* **What to produce**: Where the string "Polityka" appears in a line of the data, show that line.
= Beginning of Section =
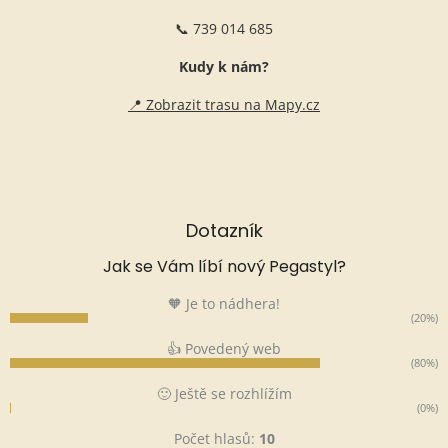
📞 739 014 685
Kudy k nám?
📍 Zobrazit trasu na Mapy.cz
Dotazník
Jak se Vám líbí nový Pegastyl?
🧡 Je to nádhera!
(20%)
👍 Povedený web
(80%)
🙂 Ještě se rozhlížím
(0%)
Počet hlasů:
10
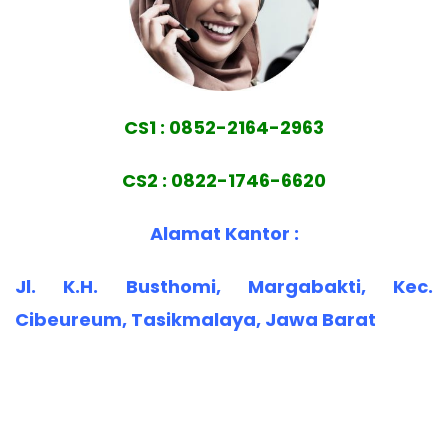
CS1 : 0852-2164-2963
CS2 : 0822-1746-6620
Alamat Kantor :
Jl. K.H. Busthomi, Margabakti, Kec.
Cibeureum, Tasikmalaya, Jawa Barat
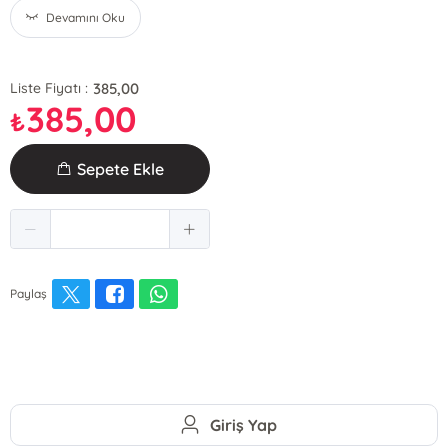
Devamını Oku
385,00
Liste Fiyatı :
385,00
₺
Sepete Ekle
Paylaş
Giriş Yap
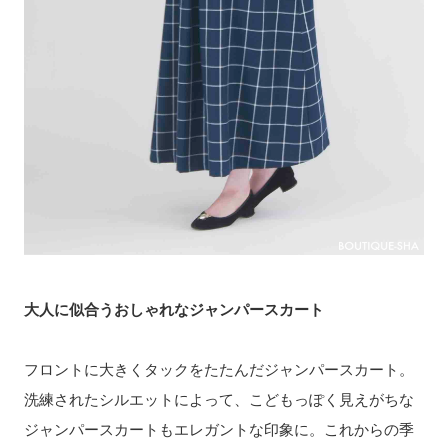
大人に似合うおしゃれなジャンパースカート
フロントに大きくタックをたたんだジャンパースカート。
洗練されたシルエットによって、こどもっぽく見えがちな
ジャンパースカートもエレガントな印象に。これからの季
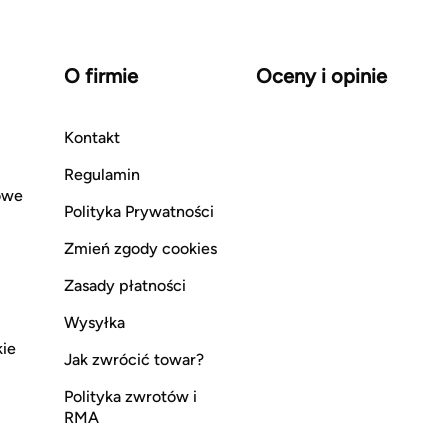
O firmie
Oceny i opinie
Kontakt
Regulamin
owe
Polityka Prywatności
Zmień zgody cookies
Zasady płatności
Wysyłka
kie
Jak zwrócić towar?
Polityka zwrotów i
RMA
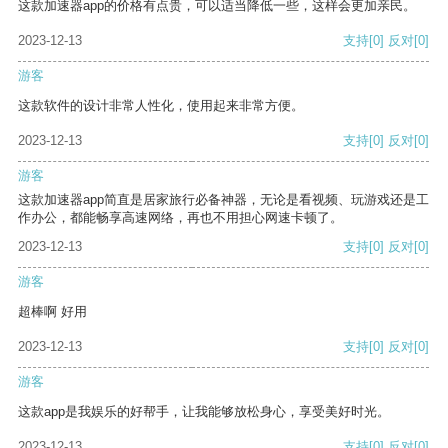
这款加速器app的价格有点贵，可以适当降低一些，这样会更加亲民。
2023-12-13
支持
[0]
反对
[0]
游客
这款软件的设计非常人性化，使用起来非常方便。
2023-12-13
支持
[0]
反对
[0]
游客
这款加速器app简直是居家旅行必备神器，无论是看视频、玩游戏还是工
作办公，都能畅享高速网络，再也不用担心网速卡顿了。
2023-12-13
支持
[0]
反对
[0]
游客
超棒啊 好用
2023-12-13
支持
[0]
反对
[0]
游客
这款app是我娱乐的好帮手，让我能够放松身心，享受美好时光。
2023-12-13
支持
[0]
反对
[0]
= End of Section =
* **Result of this exercise**:
Polityka Prywatności
Polityka zwrotów i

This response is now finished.